**WHAT YOU SHOULD DO**
All that is wanted is the exact text of the lines below from the one with "Ностальгія за пломбіром і виправдання росії" through the one with "É preciso ter", inclusive, minus any pictures.

Saved data entries:
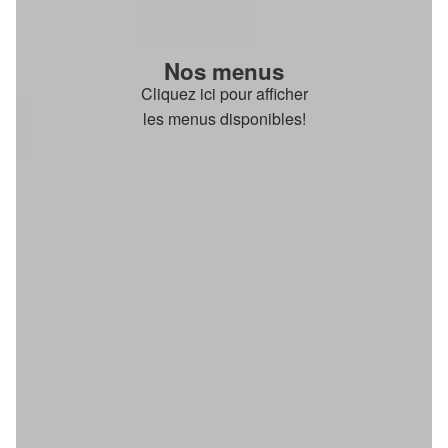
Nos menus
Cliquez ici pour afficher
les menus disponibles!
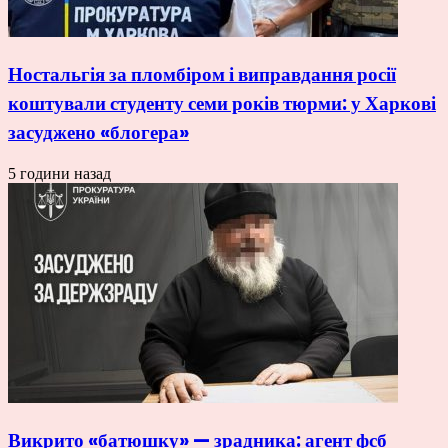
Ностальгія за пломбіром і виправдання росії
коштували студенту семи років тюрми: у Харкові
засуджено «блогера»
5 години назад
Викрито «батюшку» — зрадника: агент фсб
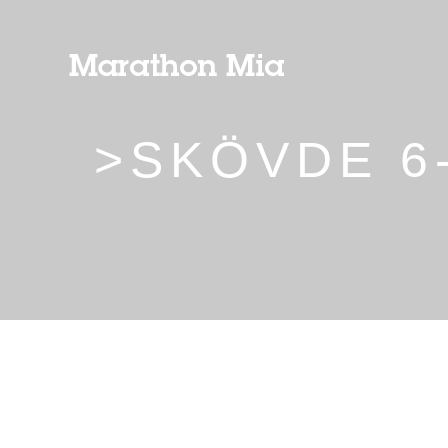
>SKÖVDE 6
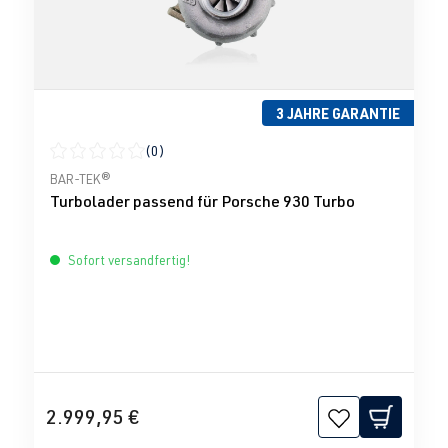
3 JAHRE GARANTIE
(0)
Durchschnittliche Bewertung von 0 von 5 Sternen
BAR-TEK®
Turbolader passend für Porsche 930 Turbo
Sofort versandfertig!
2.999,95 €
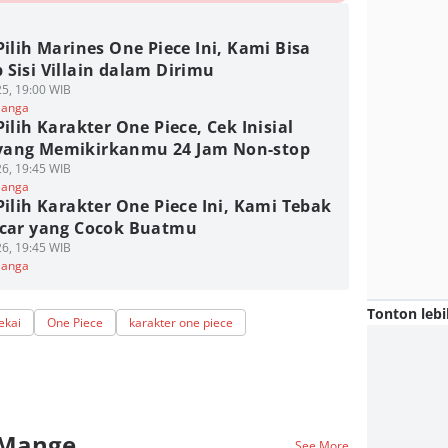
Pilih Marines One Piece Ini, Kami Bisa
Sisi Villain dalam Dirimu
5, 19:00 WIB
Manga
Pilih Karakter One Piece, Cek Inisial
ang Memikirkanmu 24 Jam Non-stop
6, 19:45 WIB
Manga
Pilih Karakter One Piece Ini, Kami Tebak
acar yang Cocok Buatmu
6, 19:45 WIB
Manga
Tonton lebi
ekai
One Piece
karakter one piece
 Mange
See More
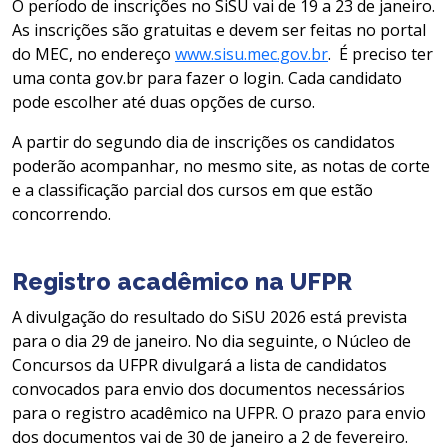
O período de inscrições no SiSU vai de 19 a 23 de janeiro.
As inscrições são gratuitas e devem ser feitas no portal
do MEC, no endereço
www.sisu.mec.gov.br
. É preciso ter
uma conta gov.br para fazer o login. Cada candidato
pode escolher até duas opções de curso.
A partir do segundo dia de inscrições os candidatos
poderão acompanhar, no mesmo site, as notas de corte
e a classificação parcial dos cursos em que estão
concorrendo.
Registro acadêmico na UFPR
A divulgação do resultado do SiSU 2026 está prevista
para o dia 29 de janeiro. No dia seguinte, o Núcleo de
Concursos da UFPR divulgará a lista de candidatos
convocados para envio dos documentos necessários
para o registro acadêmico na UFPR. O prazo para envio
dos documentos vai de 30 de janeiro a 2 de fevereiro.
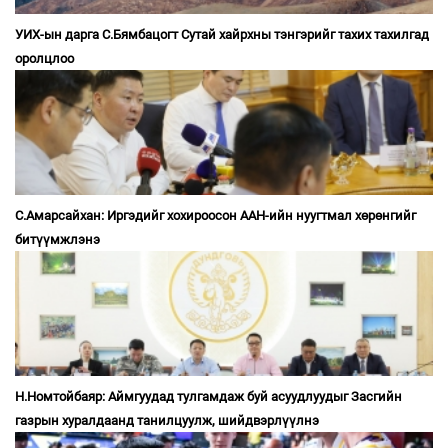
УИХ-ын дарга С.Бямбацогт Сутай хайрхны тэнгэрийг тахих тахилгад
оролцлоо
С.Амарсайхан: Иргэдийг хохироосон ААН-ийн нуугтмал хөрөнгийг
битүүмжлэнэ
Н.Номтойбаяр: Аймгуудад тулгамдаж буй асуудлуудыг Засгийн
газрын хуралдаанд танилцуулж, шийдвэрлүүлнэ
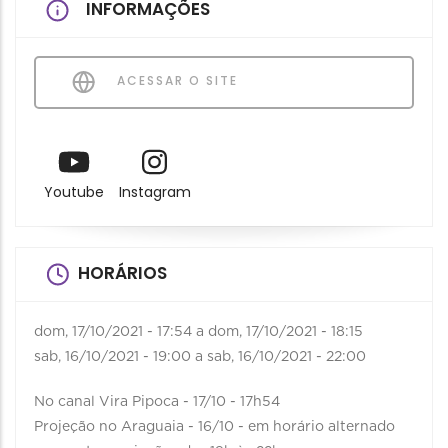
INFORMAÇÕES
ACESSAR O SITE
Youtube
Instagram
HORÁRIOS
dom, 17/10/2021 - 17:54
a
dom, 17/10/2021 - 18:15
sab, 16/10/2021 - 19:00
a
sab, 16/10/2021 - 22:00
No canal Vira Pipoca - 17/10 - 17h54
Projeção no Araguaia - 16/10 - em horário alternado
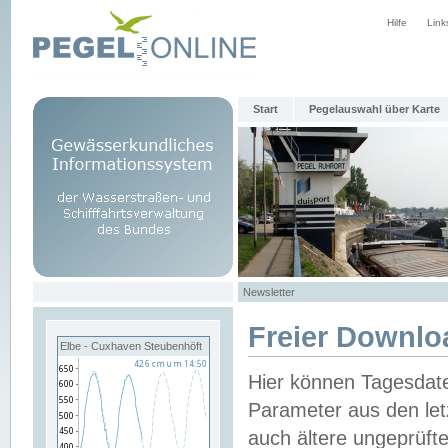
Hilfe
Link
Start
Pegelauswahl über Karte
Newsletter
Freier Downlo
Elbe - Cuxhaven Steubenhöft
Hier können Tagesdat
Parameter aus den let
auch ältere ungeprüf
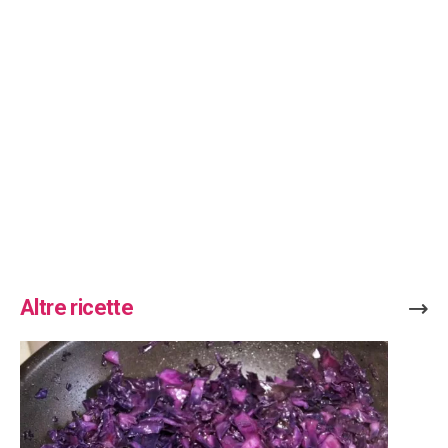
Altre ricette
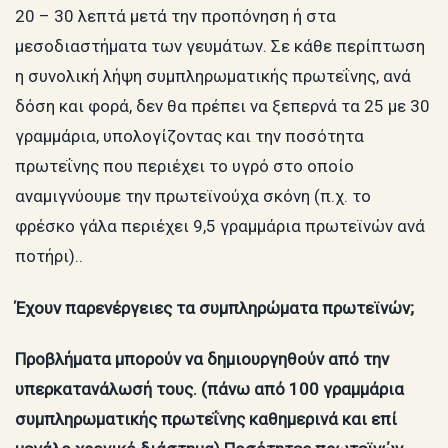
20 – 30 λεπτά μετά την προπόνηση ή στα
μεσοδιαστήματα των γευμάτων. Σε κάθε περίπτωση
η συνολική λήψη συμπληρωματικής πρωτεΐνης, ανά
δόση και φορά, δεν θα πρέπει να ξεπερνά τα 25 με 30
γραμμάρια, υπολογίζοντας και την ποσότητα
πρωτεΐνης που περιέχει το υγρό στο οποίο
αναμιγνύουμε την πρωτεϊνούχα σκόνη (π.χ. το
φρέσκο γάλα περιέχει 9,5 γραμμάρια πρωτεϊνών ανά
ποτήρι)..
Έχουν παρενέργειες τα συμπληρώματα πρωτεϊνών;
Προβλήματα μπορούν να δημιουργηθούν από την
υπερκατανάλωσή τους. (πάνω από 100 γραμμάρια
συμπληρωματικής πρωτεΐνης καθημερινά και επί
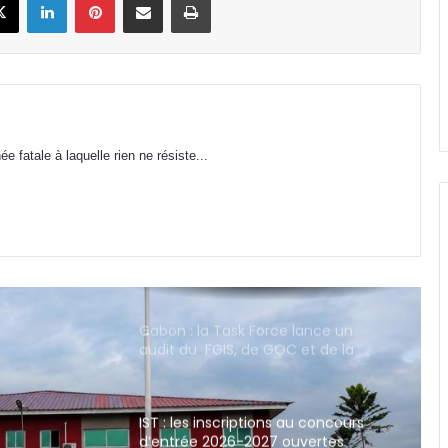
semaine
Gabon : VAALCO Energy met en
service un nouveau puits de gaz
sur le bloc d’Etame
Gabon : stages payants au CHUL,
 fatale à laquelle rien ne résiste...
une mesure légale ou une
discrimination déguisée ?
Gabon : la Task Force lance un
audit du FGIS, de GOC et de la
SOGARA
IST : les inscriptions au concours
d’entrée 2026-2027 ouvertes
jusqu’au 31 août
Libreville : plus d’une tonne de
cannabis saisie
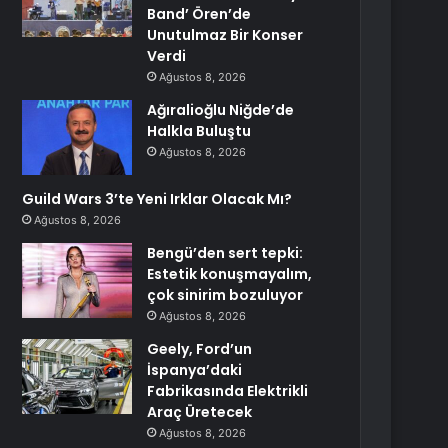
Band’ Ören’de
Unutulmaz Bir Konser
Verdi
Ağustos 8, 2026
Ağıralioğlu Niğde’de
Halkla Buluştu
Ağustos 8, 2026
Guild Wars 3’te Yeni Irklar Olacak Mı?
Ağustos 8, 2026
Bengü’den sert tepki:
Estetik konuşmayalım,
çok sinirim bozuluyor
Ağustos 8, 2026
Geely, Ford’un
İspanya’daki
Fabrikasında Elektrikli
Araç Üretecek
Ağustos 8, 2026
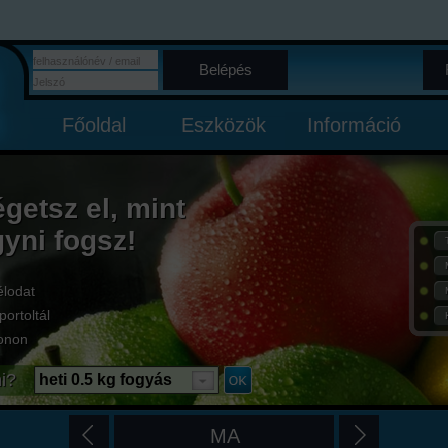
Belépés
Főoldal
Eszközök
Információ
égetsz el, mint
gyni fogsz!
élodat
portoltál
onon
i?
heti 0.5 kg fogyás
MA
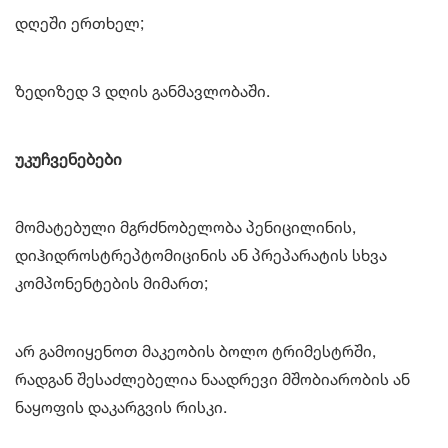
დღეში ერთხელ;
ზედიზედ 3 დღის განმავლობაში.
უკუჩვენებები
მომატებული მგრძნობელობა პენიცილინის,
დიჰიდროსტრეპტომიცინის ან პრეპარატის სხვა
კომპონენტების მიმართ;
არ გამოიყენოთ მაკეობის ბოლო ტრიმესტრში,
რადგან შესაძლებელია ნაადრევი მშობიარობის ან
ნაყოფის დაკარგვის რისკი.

**PROBLEM SOLUTION**
Ностальгія за пломбіром і виправдання росії
коштували студенту семи років тюрми: у Харкові
засуджено «блогера»
5 години назад
Викрито «батюшку» — зрадника: агент фсб
>SKÖVDE 6
3 JAHRE GARANTIE
(0)
Durchschnittliche Bewertung von 0 von 5 Sternen
BAR-TEK®
Turbolader passend für Porsche 930 Turbo
Sofort versandfertig!
2.999,95 €
Pilih Marines One Piece Ini, Kami Bisa
Sisi Villain dalam Dirimu
5, 19:00 WIB
Manga
Pilih Karakter One Piece, Cek Inisial
ang Memikirkanmu 24 Jam Non-stop
6, 19:45 WIB
Manga
Pilih Karakter One Piece Ini, Kami Tebak
acar yang Cocok Buatmu
6, 19:45 WIB
Manga
Tonton lebi
ekai
One Piece
karakter one piece
 Mange
See More
O período de inscrições no SiSU vai de 19 a 23 de janeiro.
As inscrições são gratuitas e devem ser feitas no portal
do MEC, no endereço
www.sisu.mec.gov.br
. É preciso ter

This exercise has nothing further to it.